#### Aim of the task:
In the records below, find the line containing "ветвей, а также", then print it and every following line exactly, through the last, without pictures.

+ + + + +

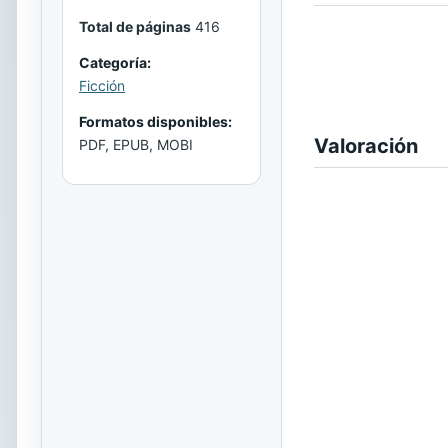
Total de páginas
416
Categoría:
Ficción
Formatos disponibles:
Valoración
PDF, EPUB, MOBI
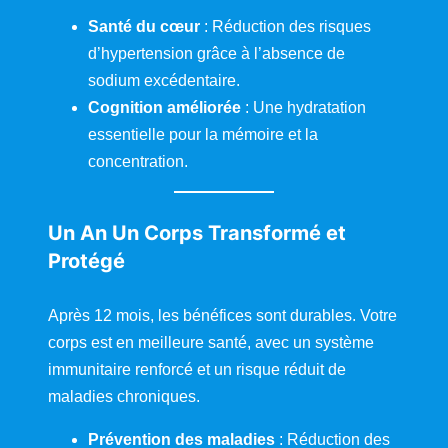
Santé du cœur
: Réduction des risques
d’hypertension grâce à l’absence de
sodium excédentaire.
Cognition améliorée
: Une hydratation
essentielle pour la mémoire et la
concentration.
Un An Un Corps Transformé et
Protégé
Après 12 mois, les bénéfices sont durables. Votre
corps est en meilleure santé, avec un système
immunitaire renforcé et un risque réduit de
maladies chroniques.
Prévention des maladies
: Réduction des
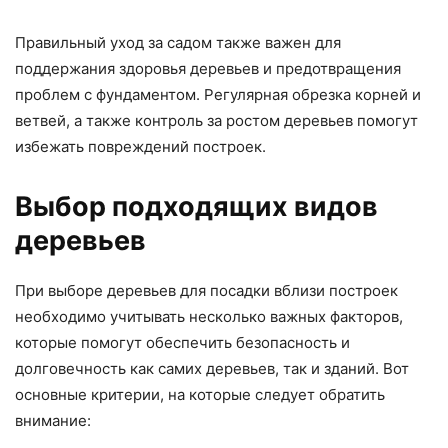
Правильный уход за садом также важен для
поддержания здоровья деревьев и предотвращения
проблем с фундаментом. Регулярная обрезка корней и
ветвей, а также контроль за ростом деревьев помогут
избежать повреждений построек.
Выбор подходящих видов
деревьев
При выборе деревьев для посадки вблизи построек
необходимо учитывать несколько важных факторов,
которые помогут обеспечить безопасность и
долговечность как самих деревьев, так и зданий. Вот
основные критерии, на которые следует обратить
внимание:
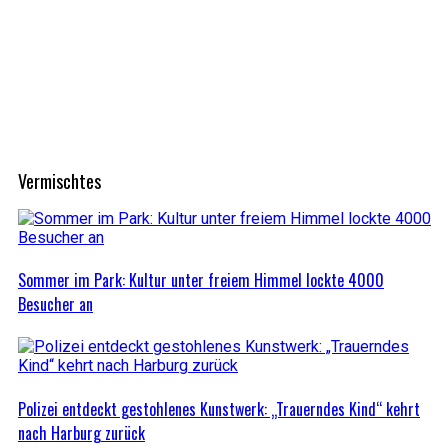
Vermischtes
Sommer im Park: Kultur unter freiem Himmel lockte 4000
Besucher an
Polizei entdeckt gestohlenes Kunstwerk: „Trauerndes Kind“ kehrt
nach Harburg zurück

+ + + + +

#### Exercise output:
ветвей, а также контроль за ростом деревьев помогут
избежать повреждений построек.
Выбор подходящих видов
деревьев
При выборе деревьев для посадки вблизи построек
необходимо учитывать несколько важных факторов,
которые помогут обеспечить безопасность и
долговечность как самих деревьев, так и зданий. Вот
основные критерии, на которые следует обратить
внимание:
Vermischtes
Sommer im Park: Kultur unter freiem Himmel lockte 4000
Besucher an
Polizei entdeckt gestohlenes Kunstwerk: „Trauerndes Kind“ kehrt
nach Harburg zurück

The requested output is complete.